Sentí cómo una sensación de calma profunda llenaba de paz todo mi ser, y los acontecimientos del día se me antojaban entonces como algo irreal y extrañamente absurdo, triviales e insignificantes como un juego de sombras chinas en la pared. Todavía estaba despierto, pero ya podía sentir cómo el dulce abrazo del sueño se iba cerrando más y más. Palabras aisladas y sin sentido cruzaban fugaces por mi mente, como si fueran emisarios que anunciaban los sueños que habían de venir. «Todavía llueve», oí que decía una de las voces, a la que se unieron todas las demás. Entonces tuve un sobresalto, pero comprobé que en la habitación no había nadie más que yo. Oí el zumbido de una mosca. Abajo, en la calle, pasó un hombre que golpeó una, dos, tres veces con su bastón en el suelo. Lo oía con toda claridad, pero al instante me llegó desde la lejanía el ruido que hace un pájaro carpintero al golpear la madera de los árboles. Los bosques de abetos murmuraban, en mi rostro sentí un hálito de viento húmedo. Oí el grito de un pájaro lejano. Quise abrir los ojos, y entonces acabó aquel día.
12
Vinzenz me despertó al traerme el desayuno. La habitación todavía estaba a oscuras, de modo que sólo alcanzaba a ver los contornos de la figura de mi sirviente y una luz suave y mortecina que se reflejaba en el jarro plateado de la leche. Oí que me hablaba, pero la verdad es que no logré entender qué era lo que me decía. Seguía resistiéndome a despertar del todo, por nada del mundo quería abandonar la placidez que el sueño me garantizaba, y una vaga sensación de miedo a levantarme y a comenzar el nuevo día me ataba todavía más bajo el agradable peso de las sábanas.

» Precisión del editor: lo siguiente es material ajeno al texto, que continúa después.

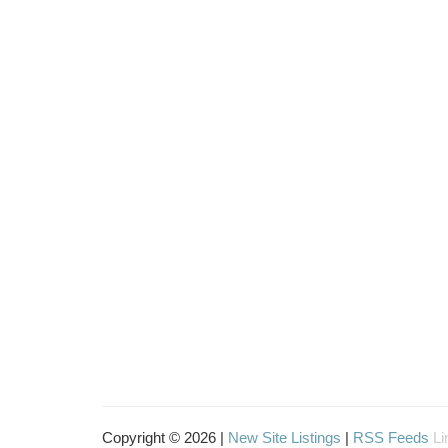
Copyright © 2026 |
New Site Listings
|
RSS Feeds
Li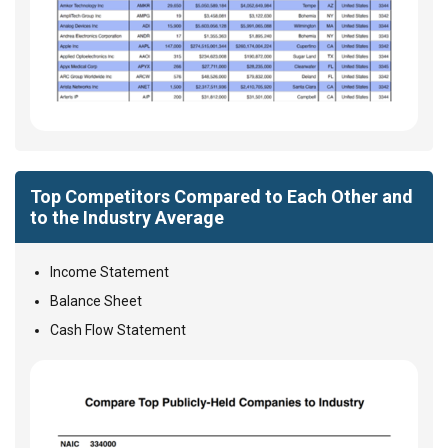
Top Competitors Compared to Each Other and
to the Industry Average
Income Statement
Balance Sheet
Cash Flow Statement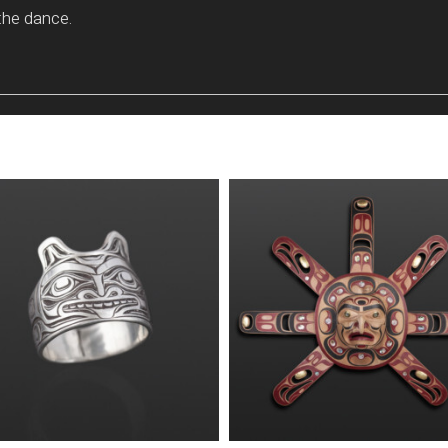
the dance.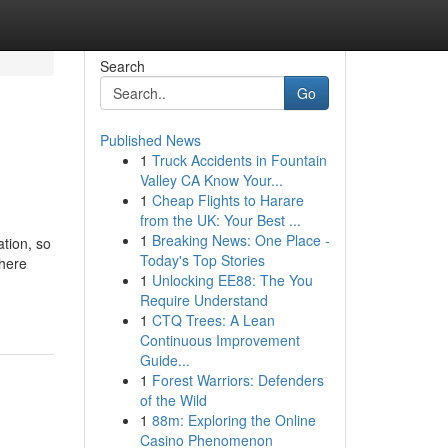
Search
Go
Published News
1
Truck Accidents in Fountain
Valley CA Know Your...
1
Cheap Flights to Harare
from the UK: Your Best ...
1
Breaking News: One Place -
ation, so
Today's Top Stories
where
1
Unlocking EE88: The You
Require Understand
1
CTQ Trees: A Lean
Continuous Improvement
Guide...
1
Forest Warriors: Defenders
of the Wild
1
88m: Exploring the Online
Casino Phenomenon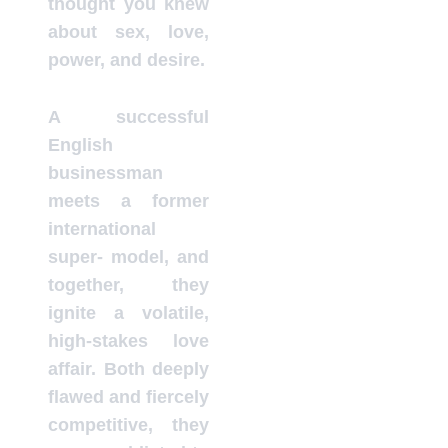
thought you knew
about sex, love,
power, and desire.
A successful
English
businessman
meets a former
international
super- model, and
together, they
ignite a volatile,
high-stakes love
affair. Both deeply
flawed and fiercely
competitive, they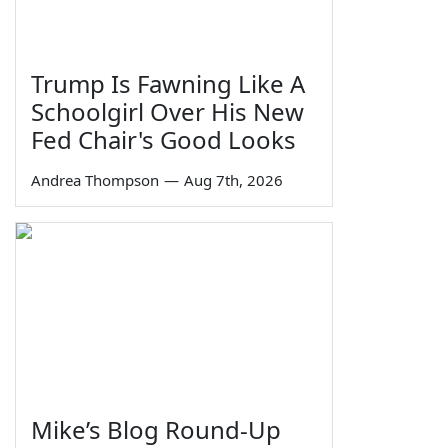
Trump Is Fawning Like A
Schoolgirl Over His New
Fed Chair's Good Looks
Andrea Thompson
—
Aug 7th, 2026
Mike’s Blog Round-Up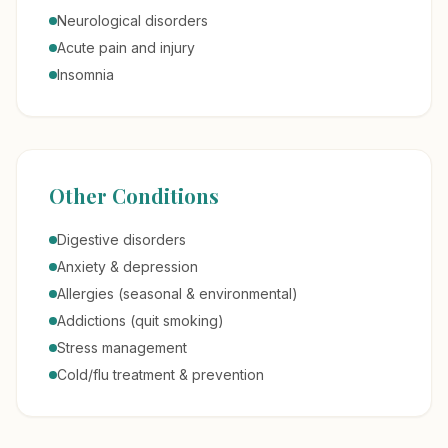
Neurological disorders
Acute pain and injury
Insomnia
Other Conditions
Digestive disorders
Anxiety & depression
Allergies (seasonal & environmental)
Addictions (quit smoking)
Stress management
Cold/flu treatment & prevention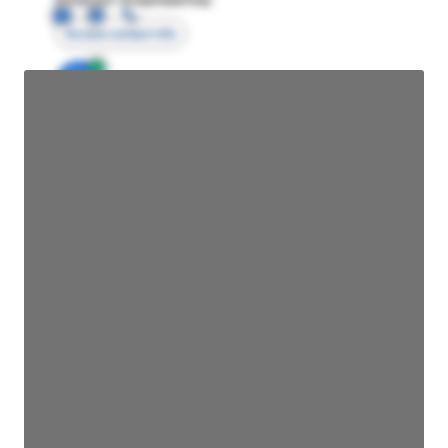
Access contact info
JE
John Egan
Director Engineering
Access contact info
JE
John Egan
Director Engineering
Access contact info
JE
John Egan
Director Engineering
Access contact info
JE
John Egan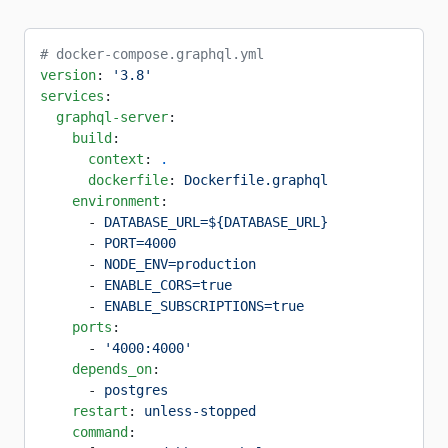
# docker-compose.graphql.yml
version
: 
'3.8'
services
:
  graphql-server
:
    build
:
      context
: 
.
      dockerfile
: 
Dockerfile.graphql
    environment
:
      - 
DATABASE_URL=${DATABASE_URL}
      - 
PORT=4000
      - 
NODE_ENV=production
      - 
ENABLE_CORS=true
      - 
ENABLE_SUBSCRIPTIONS=true
    ports
:
      - 
'4000:4000'
    depends_on
:
      - 
postgres
    restart
: 
unless-stopped
    command
: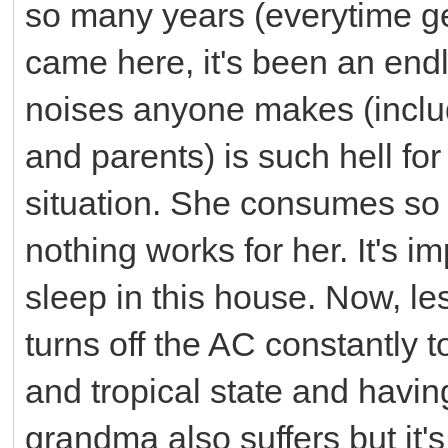
so many years (everytime ge
came here, it's been an endl
noises anyone makes (includ
and parents) is such hell f
situation. She consumes s
nothing works for her. It's i
sleep in this house. Now, le
turns off the AC constantly 
and tropical state and havin
grandma also suffers but it's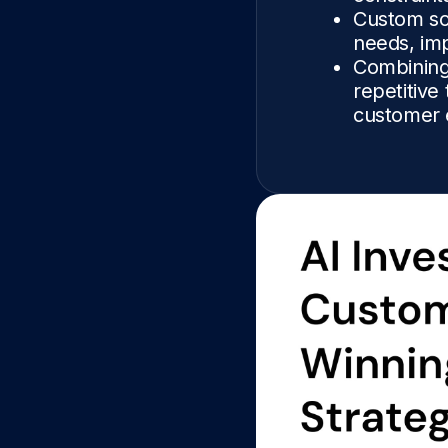
Custom sof
needs, imp
Combining
repetitive
customer 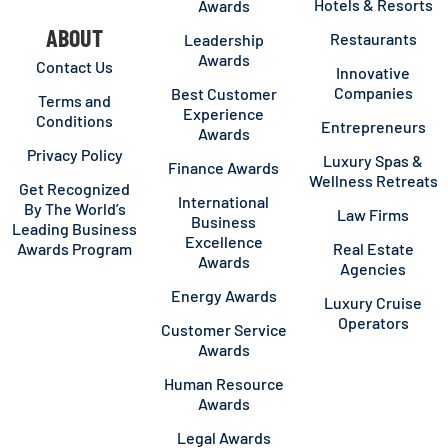
Hotels & Resorts
Awards
ABOUT
Restaurants
Leadership
Awards
Contact Us
Innovative
Companies
Best Customer
Terms and
Experience
Conditions
Entrepreneurs
Awards
Privacy Policy
Luxury Spas &
Finance Awards
Wellness Retreats
Get Recognized
International
By The World’s
Law Firms
Business
Leading Business
Excellence
Awards Program
Real Estate
Awards
Agencies
Energy Awards
Luxury Cruise
Operators
Customer Service
Awards
Human Resource
Awards
Legal Awards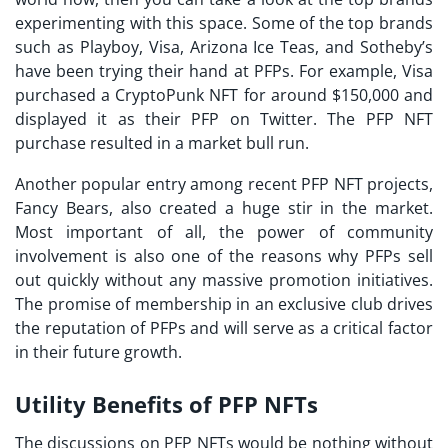
experimenting with this space. Some of the top brands
such as Playboy, Visa, Arizona Ice Teas, and Sotheby’s
have been trying their hand at PFPs. For example, Visa
purchased a CryptoPunk NFT for around $150,000 and
displayed it as their PFP on Twitter. The PFP NFT
purchase resulted in a market bull run.
Another popular entry among recent
PFP NFT projects
,
Fancy Bears, also created a huge stir in the market.
Most important of all, the power of community
involvement is also one of the reasons why PFPs sell
out quickly without any massive promotion initiatives.
The promise of membership in an exclusive club drives
the reputation of PFPs and will serve as a critical factor
in their future growth.
Utility Benefits of PFP NFTs
The discussions on
PFP NFTs
would be nothing without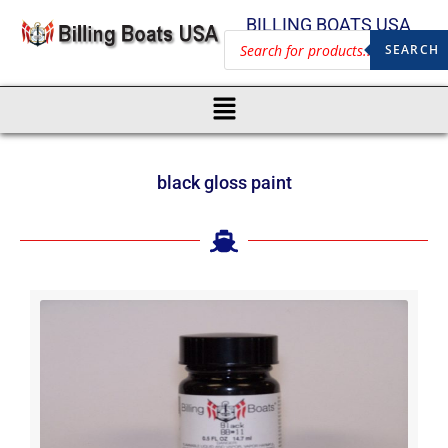
BILLING BOATS USA
SEARCH
black gloss paint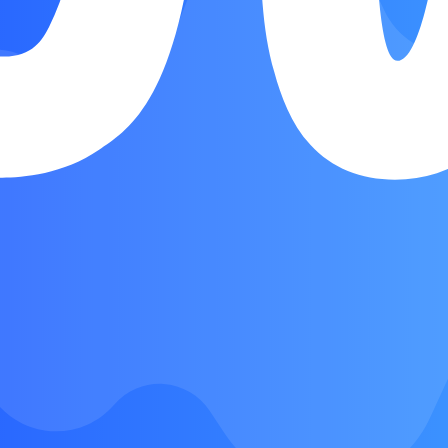
Verse
Chorus
Verse
Chorus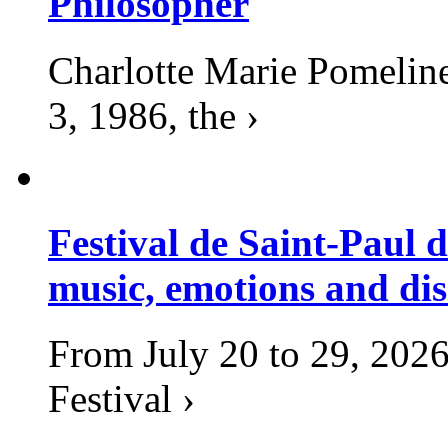
Philosopher
Charlotte Marie Pomelin
3, 1986, the ›
Festival de Saint-Paul d
music, emotions and dis
From July 20 to 29, 2026
Festival ›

Hice un acopio de fuerzas y pregunté qué hora era, pero al instante debí de dormirme nuevamente, aunque sólo fuera por unos segundos, porque al abrir otra vez los ojos Vinzenz seguía ante la cama en la misma postura que antes.
– Discúlpeme, señor barón -le oí decir-, pero son ya las nueve pasadas.
– Imposible -le respondí cerrando de nuevo los ojos-. Está demasiado oscuro para estas horas.
Entonces, por toda respuesta, oí el tintineo del juego de café sobre la bandeja y el sonido tenue de unos pies que se arrastraban sobre la alfombra. Luego, las persianas subieron hasta arriba de todo, la luz del día invadió el dormitorio y su dolorosa claridad hirió mis ojos todavía llenos de sueño.